Rather than looking at geography and sector, factor investment involves looking at styles of investing that can be added to your portfolio. Mostly the scientific argumentation making a certain factor interesting to invest in, is considered.

What do these factors involve?

Most relevant factors

  • Momentum: shares recently performing well on the market, usually perform better than other shares in the subsequent period as well. One of the explanations for this behaviour is called “anchoring”, namely adhering to well-known values and thus buying the same shares repeatedly.
  • Value: here mainly shares with a low valuation regarding price/earnings ratio are selected. These shares are hence regarded as undervalued. The danger here is that shares having a low value due to problems, the so-called “distressed securities”, are bought.
  • Low volatility: this factor invests in companies with low volatility. Scientific research revealed that these companies get better returns than companies with high volatility. In 1972, this anomaly has been demonstrated by Robert Haugen, financial economist and pioneer in quantitative investing.
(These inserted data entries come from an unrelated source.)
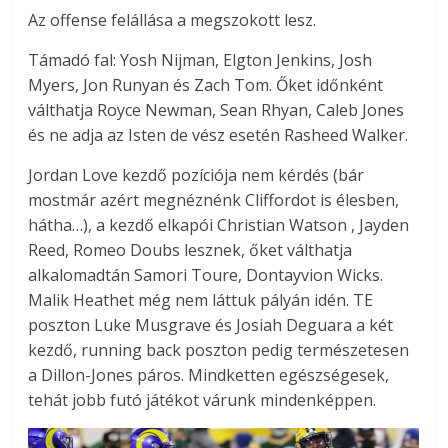
Az offense felállása a megszokott lesz.
Támadó fal: Yosh Nijman, Elgton Jenkins, Josh
Myers, Jon Runyan és Zach Tom. Őket időnként
válthatja Royce Newman, Sean Rhyan, Caleb Jones
és ne adja az Isten de vész esetén Rasheed Walker.
Jordan Love kezdő pozíciója nem kérdés (bár
mostmár azért megnéznénk Cliffordot is élesben,
hátha…), a kezdő elkapói Christian Watson , Jayden
Reed, Romeo Doubs lesznek, őket válthatja
alkalomadtán Samori Toure, Dontayvion Wicks.
Malik Heathet még nem láttuk pályán idén. TE
poszton Luke Musgrave és Josiah Deguara a két
kezdő, running back poszton pedig természetesen
a Dillon-Jones páros. Mindketten egészségesek,
tehát jobb futó játékot várunk mindenképpen.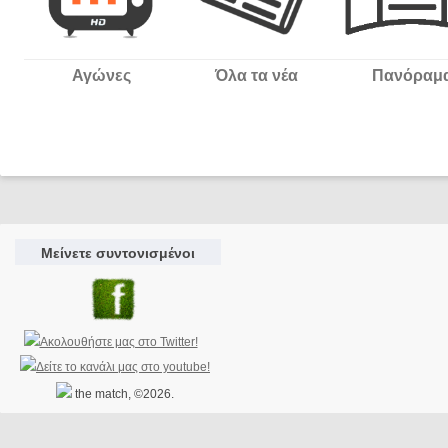
Αγώνες
Όλα τα νέα
Πανόραμ
Μείνετε συντονισμένοι
the match, ©2026.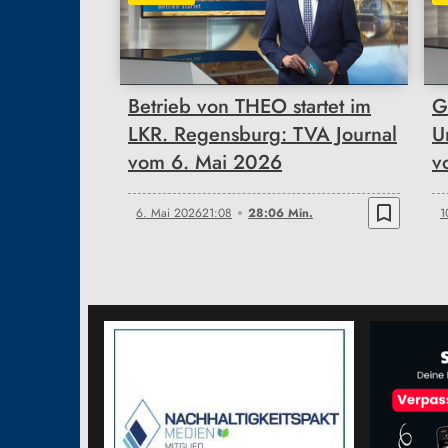
28:06
Betrieb von THEO startet im
G
LKR. Regensburg: TVA Journal
U
vom 6. Mai 2026
v
bookmark_border
6. Mai 2026
21:08
28:06 Min.
1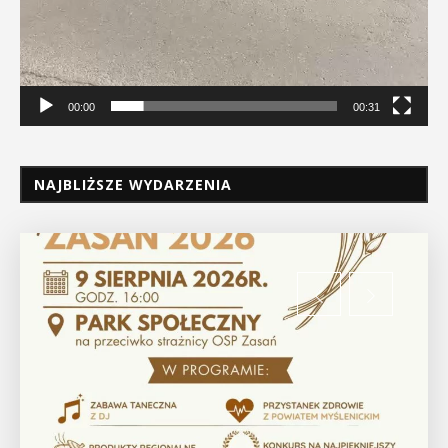
00:00
00:31
NAJBLIŻSZE WYDARZENIA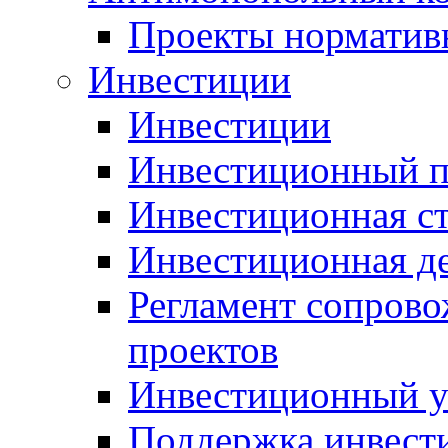
Проекты норматив
Инвестиции
Инвестиции
Инвестиционный п
Инвестиционная ст
Инвестиционная д
Регламент сопров
проектов
Инвестиционный 
Поддержка инвест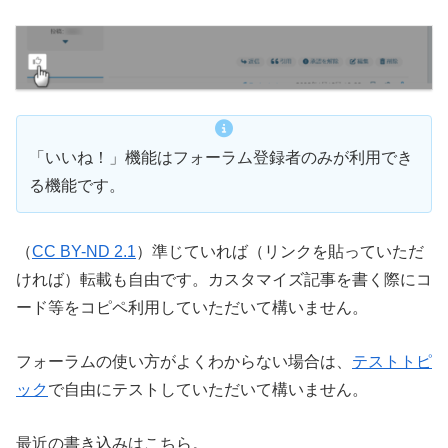
「いいね！」機能はフォーラム登録者のみが利用でき
る機能です。
（
CC BY-ND 2.1
）準じていれば（リンクを貼っていただ
ければ）転載も自由です。カスタマイズ記事を書く際にコ
ード等をコピペ利用していただいて構いません。
フォーラムの使い方がよくわからない場合は、
テストトピ
ック
で自由にテストしていただいて構いません。
最近の書き込みはこちら。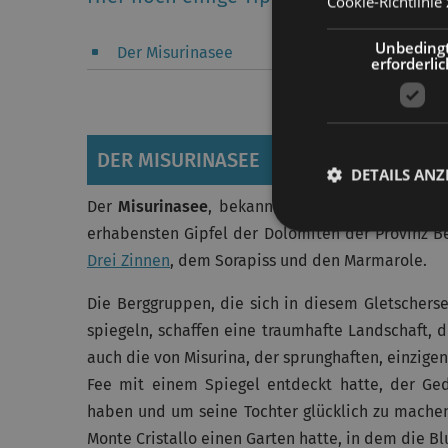
Cookie-Richtlinie 
Unbeding
Der Misurinasee
erforderlic
DER MISURINASEE
DETAILS ANZ
Der
Misurinasee
, bekannt als „
Perle des Cador
erhabensten Gipfel der Dolomiten der Provinz B
Drei Zinnen
, dem Sorapiss und den Marmarole.
Die Berggruppen, die sich in diesem Gletschers
spiegeln, schaffen eine traumhafte Landschaft, 
auch die von Misurina, der sprunghaften, einzigen
Fee mit einem Spiegel entdeckt hatte, der Ged
haben und um seine Tochter glücklich zu machen,
Monte Cristallo einen Garten hatte, in dem die 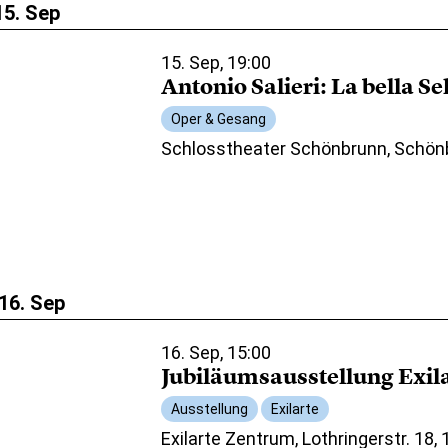
15. Sep
15. Sep, 19:00
Antonio Salieri: La bella S
Oper & Gesang
Schlosstheater Schönbrunn, Schön
16. Sep
16. Sep, 15:00
Jubiläumsausstellung Exil
Ausstellung
Exilarte
Exilarte Zentrum, Lothringerstr. 18,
Research revealed that these factors explain 80 percent of the return out of a combined investment portfolio. However not all factors are interesting at the same moment. Nevertheless, it has been proven that investing based on one or more factors adds value.


Of course factor investment involves risks as well. Short- or medium-term, one or more factors can stay behind on the market. Looking at the factor value for example, there are periods where the return stays behind on the worldwide index.